Los ministerios se debilitarían si Dios
consintiera en permitir la permanencia de
un serio pecado en los ministros que él
llamó, es el de aceptar que continuaran
nombrando a sus hijos y parientes
cercanos en lugares de autoridad en la
Iglesia , por lo tanto, no habiendo
atendido la voz del Señor, muchos de
esos jóvenes, no llamados por Dios
sino por sus padres o parientes que
sí lo fueron caerán en pecados de
inmoralidad que avergonzará a sus mayores
y que hará inevitable la salida de
ellos del ministerio, con lo que
quedarán libres los caminos para aquellos
que sí fueron llamados por el
Señor pero que habían sido obstaculizados
por ciegos ministros que anhelaban para
sus hijos y parientes aquellos lugares
que son patrimonio exclusivo de la
voluntad del Señor entregar a quienes
elige.

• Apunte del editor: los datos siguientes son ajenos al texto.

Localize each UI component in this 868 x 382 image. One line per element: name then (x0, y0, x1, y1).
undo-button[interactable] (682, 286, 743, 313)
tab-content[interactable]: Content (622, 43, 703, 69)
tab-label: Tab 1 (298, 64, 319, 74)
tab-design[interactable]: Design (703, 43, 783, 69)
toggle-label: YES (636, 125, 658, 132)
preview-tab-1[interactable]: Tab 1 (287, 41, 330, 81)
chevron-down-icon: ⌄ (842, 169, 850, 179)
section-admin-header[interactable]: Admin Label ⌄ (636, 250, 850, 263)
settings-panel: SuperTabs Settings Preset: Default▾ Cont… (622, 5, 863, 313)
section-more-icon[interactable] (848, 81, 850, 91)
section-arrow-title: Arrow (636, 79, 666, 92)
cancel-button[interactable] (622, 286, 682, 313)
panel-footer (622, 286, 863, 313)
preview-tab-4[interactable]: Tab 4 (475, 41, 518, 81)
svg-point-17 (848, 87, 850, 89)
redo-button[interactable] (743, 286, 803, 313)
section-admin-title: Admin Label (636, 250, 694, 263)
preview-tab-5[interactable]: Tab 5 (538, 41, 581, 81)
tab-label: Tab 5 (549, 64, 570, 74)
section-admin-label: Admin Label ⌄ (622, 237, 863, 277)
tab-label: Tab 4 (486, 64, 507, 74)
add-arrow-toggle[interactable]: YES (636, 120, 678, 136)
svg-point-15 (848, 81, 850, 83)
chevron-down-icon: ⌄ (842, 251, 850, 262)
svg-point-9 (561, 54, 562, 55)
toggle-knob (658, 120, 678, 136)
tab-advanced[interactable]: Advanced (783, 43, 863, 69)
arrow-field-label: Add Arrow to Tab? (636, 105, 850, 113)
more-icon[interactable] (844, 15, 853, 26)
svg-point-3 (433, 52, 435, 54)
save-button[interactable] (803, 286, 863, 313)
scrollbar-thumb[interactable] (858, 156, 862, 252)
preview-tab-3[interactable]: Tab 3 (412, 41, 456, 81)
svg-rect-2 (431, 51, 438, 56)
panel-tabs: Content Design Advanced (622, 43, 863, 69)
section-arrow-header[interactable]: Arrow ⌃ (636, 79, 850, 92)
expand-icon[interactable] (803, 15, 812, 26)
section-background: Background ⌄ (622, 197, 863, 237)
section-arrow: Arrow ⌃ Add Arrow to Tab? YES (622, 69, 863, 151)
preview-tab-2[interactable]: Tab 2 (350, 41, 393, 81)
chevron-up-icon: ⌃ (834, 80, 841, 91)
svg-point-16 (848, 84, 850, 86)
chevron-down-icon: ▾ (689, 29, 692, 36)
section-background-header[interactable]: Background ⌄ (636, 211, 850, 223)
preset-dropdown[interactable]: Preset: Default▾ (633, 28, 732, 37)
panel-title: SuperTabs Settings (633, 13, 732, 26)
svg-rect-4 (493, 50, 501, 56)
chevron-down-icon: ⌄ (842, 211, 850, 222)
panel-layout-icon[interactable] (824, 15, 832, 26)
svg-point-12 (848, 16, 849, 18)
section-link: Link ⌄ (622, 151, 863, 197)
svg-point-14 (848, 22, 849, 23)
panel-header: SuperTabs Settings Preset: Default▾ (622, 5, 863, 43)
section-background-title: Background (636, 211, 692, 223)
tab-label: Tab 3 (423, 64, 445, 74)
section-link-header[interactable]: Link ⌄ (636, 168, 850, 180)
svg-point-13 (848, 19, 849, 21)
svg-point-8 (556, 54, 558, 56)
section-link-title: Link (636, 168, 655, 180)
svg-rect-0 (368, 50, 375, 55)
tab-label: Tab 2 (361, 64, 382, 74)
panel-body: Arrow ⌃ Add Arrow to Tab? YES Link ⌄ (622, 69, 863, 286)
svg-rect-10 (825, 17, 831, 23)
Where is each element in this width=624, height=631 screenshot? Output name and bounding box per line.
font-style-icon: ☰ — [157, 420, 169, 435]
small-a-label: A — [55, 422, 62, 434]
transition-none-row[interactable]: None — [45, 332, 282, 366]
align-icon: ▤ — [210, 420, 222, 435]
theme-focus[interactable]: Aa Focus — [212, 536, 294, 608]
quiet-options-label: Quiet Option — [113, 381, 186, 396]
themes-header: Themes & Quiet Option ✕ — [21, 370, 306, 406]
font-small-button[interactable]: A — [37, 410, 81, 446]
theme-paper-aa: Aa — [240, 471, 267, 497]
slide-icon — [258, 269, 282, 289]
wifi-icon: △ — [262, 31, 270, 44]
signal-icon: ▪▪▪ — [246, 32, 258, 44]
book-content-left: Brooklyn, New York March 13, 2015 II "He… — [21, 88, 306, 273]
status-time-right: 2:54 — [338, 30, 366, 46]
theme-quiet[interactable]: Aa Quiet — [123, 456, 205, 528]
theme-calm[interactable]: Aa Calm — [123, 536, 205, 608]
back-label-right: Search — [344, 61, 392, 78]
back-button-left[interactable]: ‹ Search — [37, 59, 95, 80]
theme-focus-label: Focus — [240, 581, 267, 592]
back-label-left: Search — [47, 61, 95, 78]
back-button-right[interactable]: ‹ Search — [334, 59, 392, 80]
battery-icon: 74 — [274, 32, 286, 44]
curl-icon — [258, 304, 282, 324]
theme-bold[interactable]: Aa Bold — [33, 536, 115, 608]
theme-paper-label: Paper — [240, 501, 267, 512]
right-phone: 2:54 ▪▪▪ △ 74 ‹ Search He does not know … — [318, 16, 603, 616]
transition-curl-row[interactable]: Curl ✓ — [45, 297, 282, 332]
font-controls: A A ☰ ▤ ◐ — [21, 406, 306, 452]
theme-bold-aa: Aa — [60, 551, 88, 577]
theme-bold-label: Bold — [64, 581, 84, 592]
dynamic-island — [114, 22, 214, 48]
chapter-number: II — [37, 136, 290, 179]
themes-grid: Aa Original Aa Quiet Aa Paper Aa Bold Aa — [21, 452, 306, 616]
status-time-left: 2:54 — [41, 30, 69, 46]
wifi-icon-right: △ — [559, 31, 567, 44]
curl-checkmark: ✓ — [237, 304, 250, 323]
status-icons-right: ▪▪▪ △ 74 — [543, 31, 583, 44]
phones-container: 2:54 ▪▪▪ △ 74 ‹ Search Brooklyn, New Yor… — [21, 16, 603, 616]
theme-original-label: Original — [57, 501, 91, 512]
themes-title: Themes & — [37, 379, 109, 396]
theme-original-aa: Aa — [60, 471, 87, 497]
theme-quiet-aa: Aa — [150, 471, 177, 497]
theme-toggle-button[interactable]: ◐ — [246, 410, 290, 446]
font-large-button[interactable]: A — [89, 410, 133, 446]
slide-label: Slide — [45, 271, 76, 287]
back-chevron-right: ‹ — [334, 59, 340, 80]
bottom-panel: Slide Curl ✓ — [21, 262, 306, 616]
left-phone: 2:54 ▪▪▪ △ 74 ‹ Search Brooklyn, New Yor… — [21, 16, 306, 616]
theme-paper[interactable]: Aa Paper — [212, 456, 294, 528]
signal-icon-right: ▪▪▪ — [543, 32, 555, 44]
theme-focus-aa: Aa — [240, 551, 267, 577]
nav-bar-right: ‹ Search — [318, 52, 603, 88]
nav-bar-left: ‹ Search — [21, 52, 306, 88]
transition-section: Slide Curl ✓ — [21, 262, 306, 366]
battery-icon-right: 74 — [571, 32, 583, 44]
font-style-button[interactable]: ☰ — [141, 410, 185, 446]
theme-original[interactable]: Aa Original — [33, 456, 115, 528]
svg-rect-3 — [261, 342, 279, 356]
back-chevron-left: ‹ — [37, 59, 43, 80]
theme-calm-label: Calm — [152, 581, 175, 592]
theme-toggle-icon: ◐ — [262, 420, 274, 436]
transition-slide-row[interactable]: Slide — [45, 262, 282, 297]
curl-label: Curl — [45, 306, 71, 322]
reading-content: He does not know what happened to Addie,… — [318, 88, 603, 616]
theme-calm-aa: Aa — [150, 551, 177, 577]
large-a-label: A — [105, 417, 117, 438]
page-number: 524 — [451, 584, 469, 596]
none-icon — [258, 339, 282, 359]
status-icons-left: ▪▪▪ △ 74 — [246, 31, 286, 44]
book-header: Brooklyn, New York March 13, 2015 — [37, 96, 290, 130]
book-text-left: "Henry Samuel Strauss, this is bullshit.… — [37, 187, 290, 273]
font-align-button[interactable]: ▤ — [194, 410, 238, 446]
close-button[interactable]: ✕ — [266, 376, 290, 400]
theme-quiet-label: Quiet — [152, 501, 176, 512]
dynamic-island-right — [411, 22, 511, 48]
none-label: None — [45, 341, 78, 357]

Hay un oculto pecado de
soborno dentro de la Iglesia que
deberá salir a la luz, no utiliza
dinero para comprar el silencio sino
una condición : la amistad humana. Mucho
silencio se ha comprado utilizando las
treinta monedas de la amistad humana
olvidando que quien se hace amigo de
los hombres para ocultar pecados no solo
participa de ellos sino que se hace
enemigo de Dios. Se ha utilizado la
confianza entre amigos que debe existir
en el ministerio para extorsionar a
otros ministros transformándola en una complicidad
perniciosa que produce a quien la
sufre una crisis de conciencia entre
el deseo de sacar a la luz lo
que sabe y la tendencia a
sentirse un traidor si lo hace. Debemos
reconocer que solo nos debemos al Señor y a
su Palabra. Nuestro mayor compromiso es
con la Verdad y no con los
hombres, pues ella es quien nos
da la libertad. Existe un serio
pecado de insensatez entre nuestros
“jóvenes estandarte”, se manifiesta en
el hecho seguir líneas de acción que
nunca probaron y directrices novedosas cuyos
slogans repiten a la manera de un loro
sin saber qué es exactamente lo que
están proponiendo pero aún así multiplican
las propuestas sin saber su verdadero
origen, trayendo confusión a los jóvenes
pero atrayendo para sí mismos una
mayor porción de responsabilidad por ella.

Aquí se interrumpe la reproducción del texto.